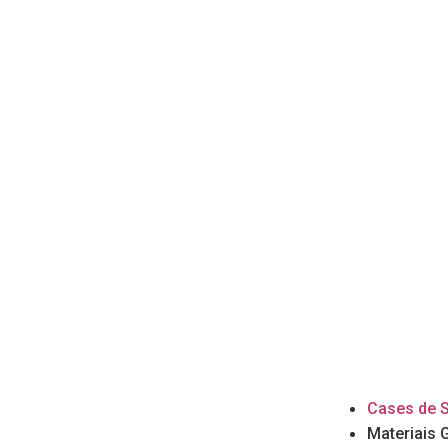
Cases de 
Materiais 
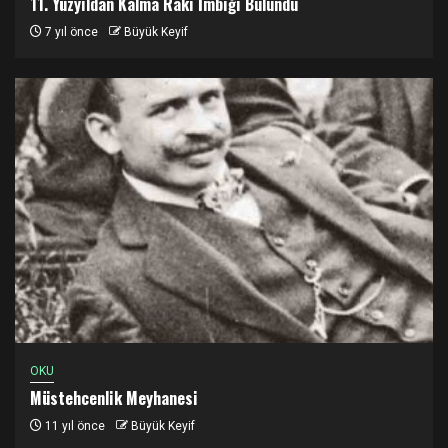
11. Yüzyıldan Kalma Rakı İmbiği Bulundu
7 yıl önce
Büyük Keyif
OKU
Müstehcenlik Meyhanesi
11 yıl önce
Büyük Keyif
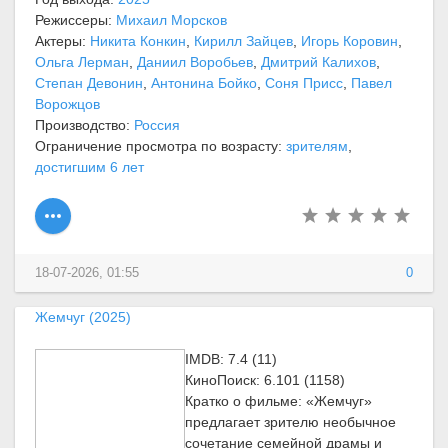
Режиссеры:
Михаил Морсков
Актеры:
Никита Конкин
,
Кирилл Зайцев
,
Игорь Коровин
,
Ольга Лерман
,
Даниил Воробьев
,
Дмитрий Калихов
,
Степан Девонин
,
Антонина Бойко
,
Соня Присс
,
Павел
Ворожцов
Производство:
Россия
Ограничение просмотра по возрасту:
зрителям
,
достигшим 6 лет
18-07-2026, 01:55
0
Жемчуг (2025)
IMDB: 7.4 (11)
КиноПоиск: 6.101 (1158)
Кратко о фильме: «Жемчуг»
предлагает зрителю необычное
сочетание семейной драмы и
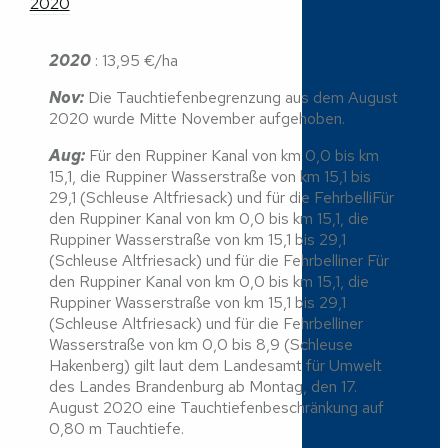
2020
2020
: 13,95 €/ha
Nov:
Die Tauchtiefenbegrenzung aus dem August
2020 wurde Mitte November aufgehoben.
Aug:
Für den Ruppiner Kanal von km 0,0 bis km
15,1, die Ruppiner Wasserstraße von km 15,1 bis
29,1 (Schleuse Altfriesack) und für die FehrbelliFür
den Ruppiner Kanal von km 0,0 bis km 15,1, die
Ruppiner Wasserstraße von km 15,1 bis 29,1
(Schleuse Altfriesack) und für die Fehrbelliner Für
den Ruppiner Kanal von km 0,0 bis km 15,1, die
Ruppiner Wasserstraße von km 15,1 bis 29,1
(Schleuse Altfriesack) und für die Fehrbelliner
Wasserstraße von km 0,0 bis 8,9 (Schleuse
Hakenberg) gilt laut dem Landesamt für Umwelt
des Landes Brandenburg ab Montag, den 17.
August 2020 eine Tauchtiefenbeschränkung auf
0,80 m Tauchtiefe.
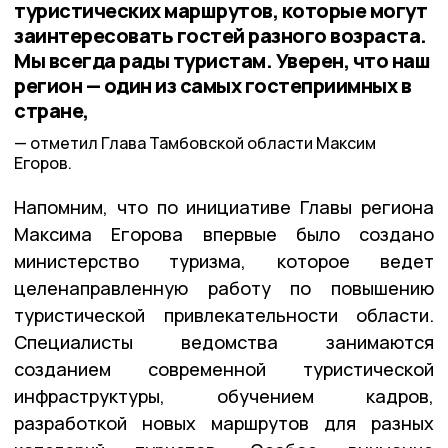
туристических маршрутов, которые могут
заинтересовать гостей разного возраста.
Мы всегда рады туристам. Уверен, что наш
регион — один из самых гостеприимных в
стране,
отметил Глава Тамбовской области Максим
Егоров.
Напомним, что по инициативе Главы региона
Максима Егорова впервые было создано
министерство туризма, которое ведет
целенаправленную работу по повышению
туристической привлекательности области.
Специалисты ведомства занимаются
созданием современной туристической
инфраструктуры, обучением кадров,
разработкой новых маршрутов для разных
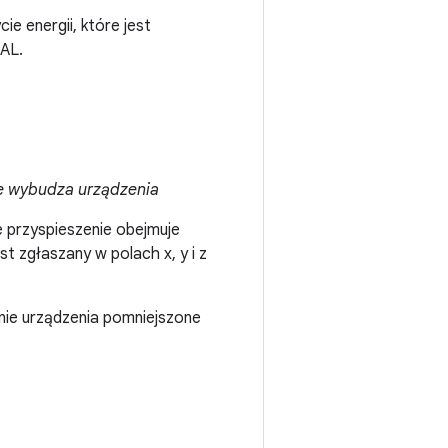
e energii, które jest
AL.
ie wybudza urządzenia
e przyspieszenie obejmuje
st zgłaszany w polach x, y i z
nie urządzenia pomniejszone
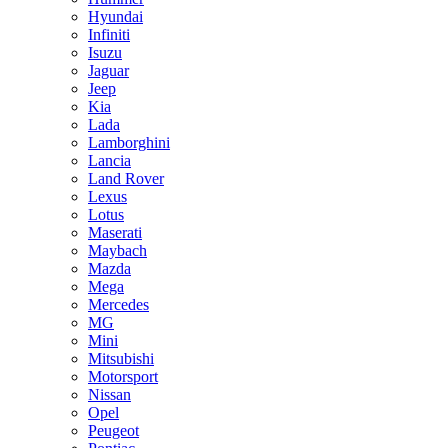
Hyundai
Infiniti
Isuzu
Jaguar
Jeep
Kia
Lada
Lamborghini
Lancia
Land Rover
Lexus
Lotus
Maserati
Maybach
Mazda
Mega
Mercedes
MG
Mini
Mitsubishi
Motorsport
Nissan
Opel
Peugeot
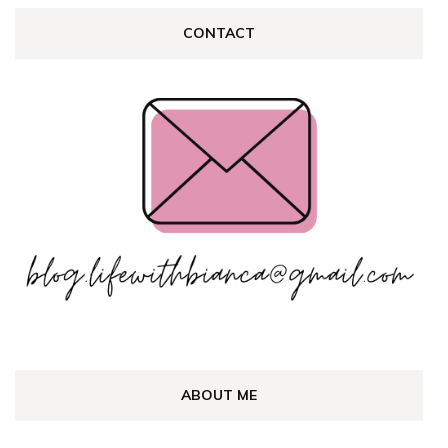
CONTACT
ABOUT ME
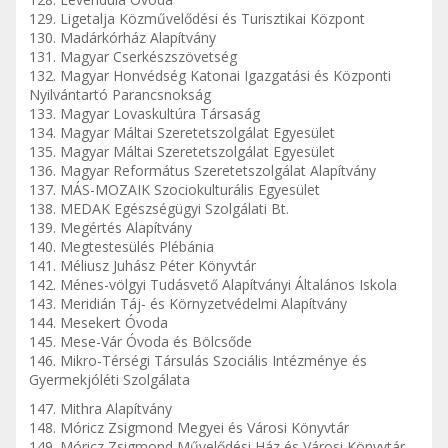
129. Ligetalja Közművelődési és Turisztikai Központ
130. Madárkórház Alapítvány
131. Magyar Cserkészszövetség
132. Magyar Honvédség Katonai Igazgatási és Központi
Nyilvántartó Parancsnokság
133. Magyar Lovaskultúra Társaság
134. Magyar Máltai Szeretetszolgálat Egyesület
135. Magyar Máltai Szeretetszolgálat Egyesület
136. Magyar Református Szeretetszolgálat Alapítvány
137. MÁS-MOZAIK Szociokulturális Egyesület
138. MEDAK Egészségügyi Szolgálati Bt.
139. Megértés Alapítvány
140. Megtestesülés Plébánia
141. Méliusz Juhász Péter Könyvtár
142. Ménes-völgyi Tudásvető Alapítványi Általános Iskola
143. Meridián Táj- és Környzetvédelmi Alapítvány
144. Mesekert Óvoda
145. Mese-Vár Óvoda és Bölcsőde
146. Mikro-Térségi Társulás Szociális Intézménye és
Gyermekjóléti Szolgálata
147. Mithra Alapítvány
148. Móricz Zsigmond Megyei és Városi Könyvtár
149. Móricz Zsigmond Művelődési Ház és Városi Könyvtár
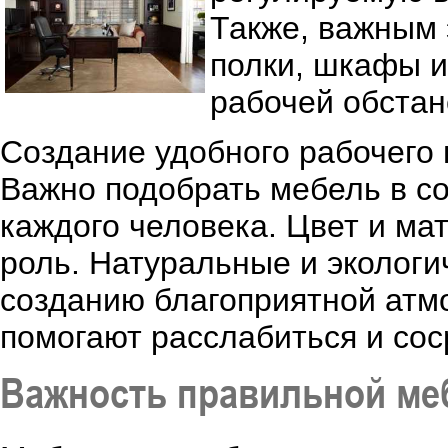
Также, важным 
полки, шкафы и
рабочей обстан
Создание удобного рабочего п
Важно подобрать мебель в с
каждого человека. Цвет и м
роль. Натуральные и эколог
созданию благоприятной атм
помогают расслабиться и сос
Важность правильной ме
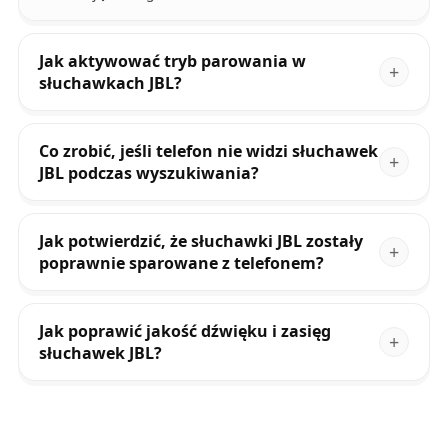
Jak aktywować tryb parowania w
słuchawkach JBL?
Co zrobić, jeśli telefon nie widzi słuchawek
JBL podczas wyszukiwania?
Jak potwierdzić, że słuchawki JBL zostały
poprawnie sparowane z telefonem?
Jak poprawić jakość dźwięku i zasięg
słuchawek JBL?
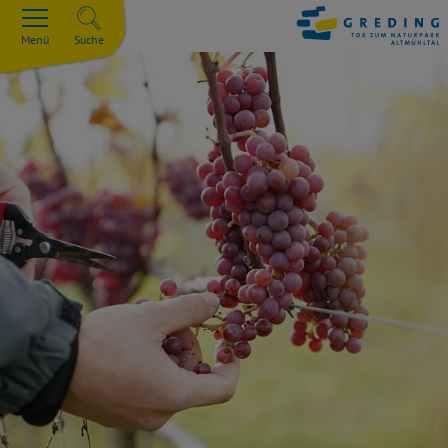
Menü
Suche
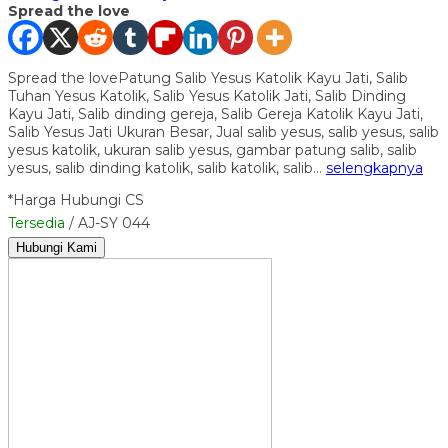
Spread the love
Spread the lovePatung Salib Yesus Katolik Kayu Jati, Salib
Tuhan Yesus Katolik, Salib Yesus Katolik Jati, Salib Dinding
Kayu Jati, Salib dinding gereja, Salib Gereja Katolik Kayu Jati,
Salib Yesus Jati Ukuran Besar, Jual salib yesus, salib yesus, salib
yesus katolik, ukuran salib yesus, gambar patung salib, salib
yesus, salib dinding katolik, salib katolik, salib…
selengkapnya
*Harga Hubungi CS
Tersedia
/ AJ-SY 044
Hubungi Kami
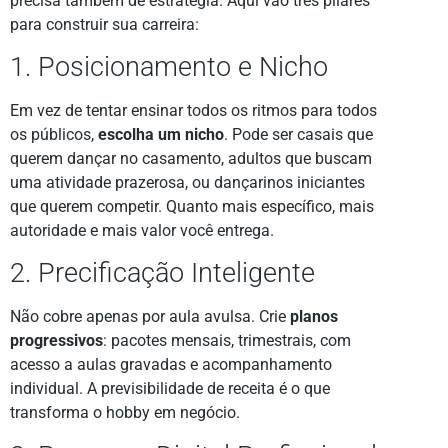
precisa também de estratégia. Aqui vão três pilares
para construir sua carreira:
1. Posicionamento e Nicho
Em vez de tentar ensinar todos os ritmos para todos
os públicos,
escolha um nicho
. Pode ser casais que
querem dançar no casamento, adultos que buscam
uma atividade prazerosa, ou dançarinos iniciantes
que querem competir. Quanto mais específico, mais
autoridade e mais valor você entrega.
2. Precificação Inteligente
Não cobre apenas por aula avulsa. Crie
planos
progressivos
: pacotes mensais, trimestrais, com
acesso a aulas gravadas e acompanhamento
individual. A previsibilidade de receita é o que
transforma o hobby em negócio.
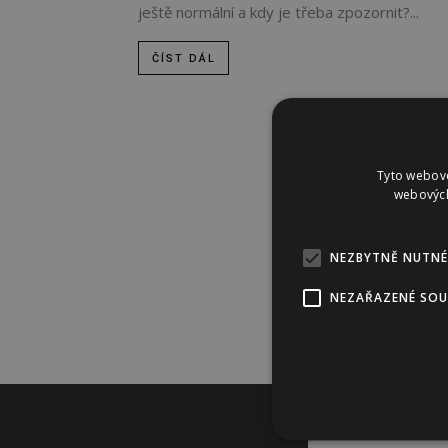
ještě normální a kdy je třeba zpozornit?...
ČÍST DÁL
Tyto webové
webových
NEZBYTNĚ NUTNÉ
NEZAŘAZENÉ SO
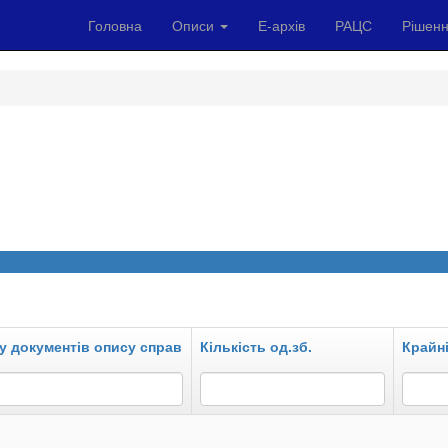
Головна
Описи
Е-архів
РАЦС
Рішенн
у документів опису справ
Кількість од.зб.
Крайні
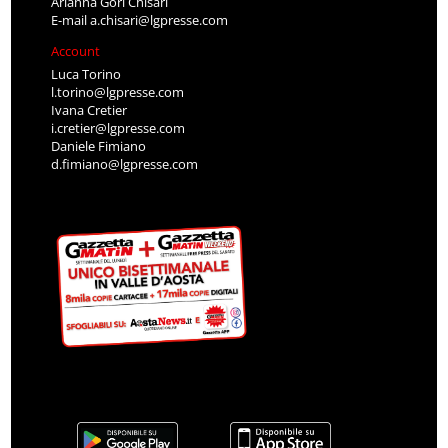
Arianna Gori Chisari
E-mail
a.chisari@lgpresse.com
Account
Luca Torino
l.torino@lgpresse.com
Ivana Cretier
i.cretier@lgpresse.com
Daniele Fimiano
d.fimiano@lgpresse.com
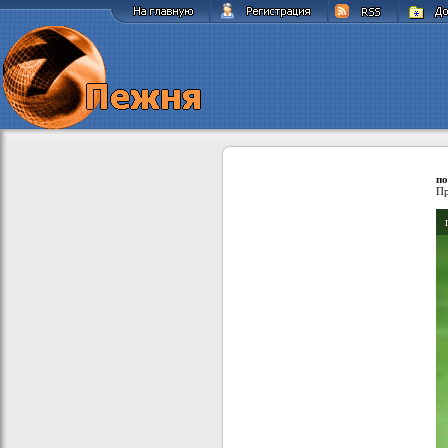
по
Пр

◆ WORK INSTRUCTION
Every line from the one containing "Arianna Gori Chisari" through the end of the entries above, both included, should be extracted exactly, with pictures left out.

◆ REPLY TO THE TASK
Arianna Gori Chisari
E-mail
a.chisari@lgpresse.com
Account
Luca Torino
l.torino@lgpresse.com
Ivana Cretier
i.cretier@lgpresse.com
Daniele Fimiano
d.fimiano@lgpresse.com
по
Пр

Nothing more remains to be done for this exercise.